# Questions about a cut-out



## WD9N (Dec 28, 2014)

I would try a stethoscope to locate them.

Price would depend on so many factors I couldn't guess. You would have to take into account who is doing the repairs after you are done, how far away it is, etc...


----------



## Tenbears (May 15, 2012)

Stethoscope and a remote camera. 
You will find that cutouts are worth every bit of $50.00 per hour, Starting when you leave the shop. Plus materials if you rebuild the opening.


----------



## Sharpbees (Jun 26, 2012)

I have a minimum of $250, use a stethoscope. If they are using a dryer vent as the entrance I would bet the hose is pulled loose allowing them into the floor or wall. Most of the ones I've come across have been in the floor joists, but have had many in the wall at the vent.


----------



## vbhurles2016 (Jul 2, 2016)

I'm just a little nervous because this is the first one in a home that someone lives in and i will have to bee proof the room as to keep them contained.
I was wondering about a bee blower if that would get the bees out and then once there contained remove the comb?


----------



## Mr.Beeman (May 19, 2012)

Get yourself a 30.00 laser thermometer. It will pinpoint the brood area. It will rise only a few degrees above ambient temps around it but it is invaluable.
Plastic painter's sheeting and some painters tape works well to contain the bees. Most often, they will go to the windows and clump up. 
"Bee blower"? You mean vac? 
I'd build a bee vac if you plan on doing removals. I have one on youtube that explains why and how I built my vacs.


----------



## Epreciado (Aug 19, 2016)

Mr. Beeman can we get the link to your bee vac on YouTube please.


----------



## vbhurles2016 (Jul 2, 2016)

Thank all you gyys for the grratinfo went and got the epuipment needed but homeowners ended up flaking out as they wanted me to do the cut out for free.
They also told me the bees were in there walls all summer so it was going to be pretty intense i would imagine.


----------



## Mr.Beeman (May 19, 2012)

Epreciado said:


> Mr. Beeman can we get the link to your bee vac on YouTube please.

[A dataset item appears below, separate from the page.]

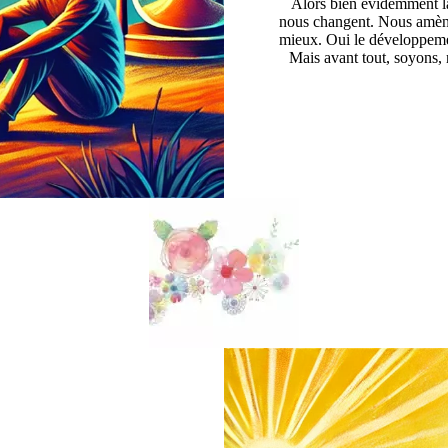
Alors bien évidemment la
nous changent. Nous amène
mieux. Oui le développeme
Mais avant tout, soyons,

https://www.youtube.com/watch?v=35jMP-poy2c


----------



## Epreciado (Aug 19, 2016)

Thanks.


----------



## Gumpy (Mar 30, 2016)

vbhurles2016 said:


> Thank all you gyys for the grratinfo went and got the epuipment needed but homeowners ended up flaking out as they wanted me to do the cut out for free.
> They also told me the bees were in there walls all summer so it was going to be pretty intense i would imagine.


That's when you say, "Thank you, and enjoy the buzz. Oh, by the way, my hourly rate just doubled, should you decide to change your mind."


----------



## JRG13 (May 11, 2012)

Nah, just means they'll spray them probably....


----------



## vbhurles2016 (Jul 2, 2016)

Even if spayed they still need to remove the comb correct, so it dont ooze and bring ants and i heard mold also?


----------



## Mr.Beeman (May 19, 2012)

vbhurles2016 said:


> Even if spayed they still need to remove the comb correct, so it dont ooze and bring ants and i heard mold also?


Don't forget the stench of 30-40000 dead bee carcasses. That is enough to gag a maggot!


----------



## jadebees (May 9, 2013)

vbhurles2016 said:


> went and got the epuipment needed but homeowners ended up flaking out as they wanted me to do the cut out for free./QUOTE]
> 
> Thats when you say "enjoy your bees", and leave. There is no really good way to work with cheapskates. A better investment, is learning to catch bees with lure boxes.


----------



## vbhurles2016 (Jul 2, 2016)

I actually bought oneto try to trap them it is like a card board log and it comes with a pheromone scent you staple in the inside. 
Can you lurebees with that or is there another lure to use?


----------



## jadebees (May 9, 2013)

The easiest way for most folks is to use a hive box as a lure box. Old hives are best. Put in frames, they will start right on them. Get swarm lure pheromone or lemongrass oil to put in it. It doesnt need to be very high, if in a tree. Its good if you can reach it while on your feet. 

Many cutouts have the problems you mentioned, or more. Usually a people problem. Often its much more work to get bees from cutouts. And folks think its your duty to do it, since you keep bees. It isn't. 

If asked to do cutouts, I charge so much, most people turn me down. If I do get the job it's worth it.


----------